Oil Futures Advance, Fade Gains as Mixed Data Slows Ascent

Brian L Milne
By  Brian L. Milne , DTN Refined Fuels Editor

CRANBURY, N.J. (DTN) -- Nearest delivered oil futures on the New York Mercantile Exchange (NYMEX) and Brent crude on the Intercontinental Exchange (ICE) settled Wednesday's session higher but faded gains following mixed macroeconomic data and an unexpected build in commercial crude inventory in the United States.

ICE June Brent futures rallied to a $89.99 five-month high on the spot continuous chart, settling the midweek session up $0.43 at $89.35 per barrel (bbl). NYMEX May West Texas Intermediate futures edged up $0.28 with a $85.43 bbl settlement, trimming an advance to a $86.20 five-month high on a spot continuous basis.

U.S. commercial crude inventory increased 3.21 million bbl to a 451.417 million bbl, more than seven-month high, during the week ended March 29, while up 6.375 million bbl during the most recent two-week period, Energy Information Administration (EIA) reported midmorning. Crude stocks increased 20.352 million bbl, or 4.7%, during the first quarter, with most of the build occurring in mid-February amid deeper-than-expected seasonal maintenance at refineries. Another weekly falloff in U.S. crude exports, down 159,000 barrels per day (bpd) to 4.022 million bpd last week, boosted the net import rate to a 2.596-million-bpd eight-week high.

Domestic demand for distillate fuel dropped back a steep 533,000 bpd to 3.495 million bpd, crushing optimism for a rebound in demand amid an improvement in manufacturing activity in March. Distillate fuel supplied to the U.S. market is down a steep 245,000 bpd or 6.3% against the comparable year-ago period during the four weeks ended March 29 at 3.671 million bpd, according to EIA data.

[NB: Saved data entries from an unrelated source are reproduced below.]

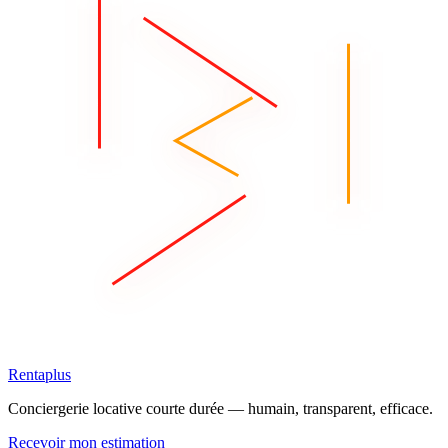
Rentaplus
Conciergerie locative courte durée — humain, transparent, efficace.
Recevoir mon estimation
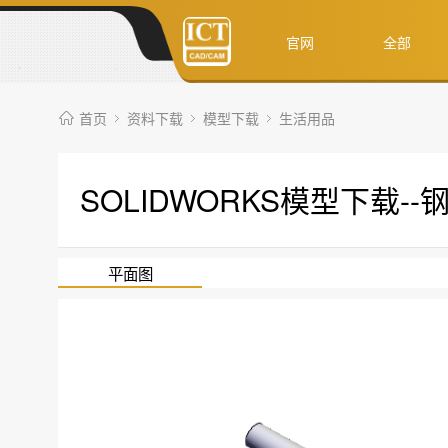
官网
全部
首页
资料下载
模型下载
生活用品
SOLIDWORKS模型下载--
平面图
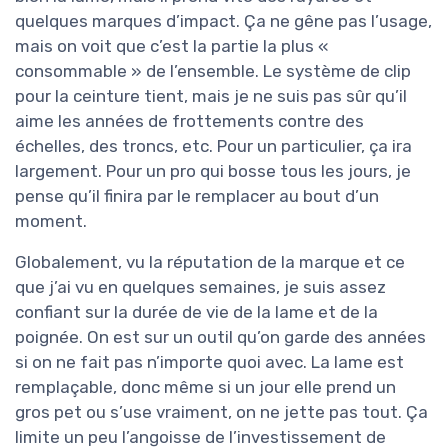
quelques marques d’impact. Ça ne gêne pas l’usage,
mais on voit que c’est la partie la plus «
consommable » de l’ensemble. Le système de clip
pour la ceinture tient, mais je ne suis pas sûr qu’il
aime les années de frottements contre des
échelles, des troncs, etc. Pour un particulier, ça ira
largement. Pour un pro qui bosse tous les jours, je
pense qu’il finira par le remplacer au bout d’un
moment.
Globalement, vu la réputation de la marque et ce
que j’ai vu en quelques semaines, je suis assez
confiant sur la durée de vie de la lame et de la
poignée. On est sur un outil qu’on garde des années
si on ne fait pas n’importe quoi avec. La lame est
remplaçable, donc même si un jour elle prend un
gros pet ou s’use vraiment, on ne jette pas tout. Ça
limite un peu l’angoisse de l’investissement de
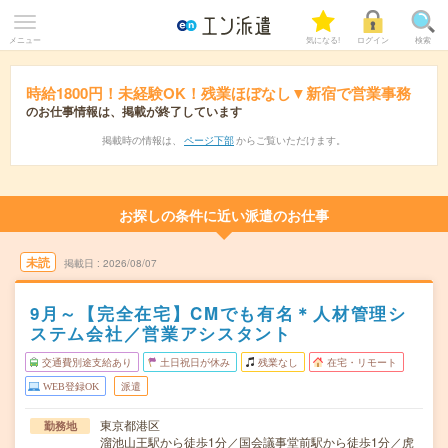
メニュー
気になる!
ログイン
検索
時給1800円！未経験OK！残業ほぼなし▼新宿で営業事務
のお仕事情報は、掲載が終了しています
掲載時の情報は、
ページ下部
からご覧いただけます。
お探しの条件に近い派遣のお仕事
未読
掲載日
2026/08/07
9月～【完全在宅】CMでも有名＊人材管理シ
ステム会社／営業アシスタント
交通費別途支給あり
土日祝日が休み
残業なし
在宅・リモート
WEB登録OK
派遣
東京都港区
勤務地
溜池山王駅から徒歩1分／国会議事堂前駅から徒歩1分／虎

Gasoline inventory was drawn down a steep 4.256 million bbl during the final week of March, pressing stocks to a 227.816 million bbl 14-week low. Gasoline supplied to the U.S. market jumped 521,000 bpd to a 9.236 million bpd five-month high in closing out the first quarter, EIA data shows.

NYMEX May RBOB futures firmed with a $ 2.7609-gallon settlement, paring an advance to a $2.7910 seven-month high on the spot continuous chart. NYMEX May ULSD futures settled up $0.0205 at $2.7324 per gallon.

More private payroll jobs were created in March than expected, according to the ADP National Employment Report released Wednesday morning which showed job growth of 184,000 compared with expectations for 150,000 new jobs. Job gains were widespread, led by leisure and hospitality, and included new employment in construction and manufacturing. Worker pay expanded last month.

"Inflation has been cooling, but our data shows pay is heating up in both goods and services," said Nela Richardson, chief economist with ADP.

The Bureau of Labor Statistics is scheduled to release the closely watched nonfarm employment report for March at 7:30 a.m. CDT Friday, with the market anticipating job growth of 200,000.

The data is in modest conflict with a slowdown in the service sector, with the Institute of Supply Management on Wednesday morning reporting a 1.2% decline in its purchasing manager's index to 51.4 last month. The sector continues to grow, although service sector employment contracted for a second month in March.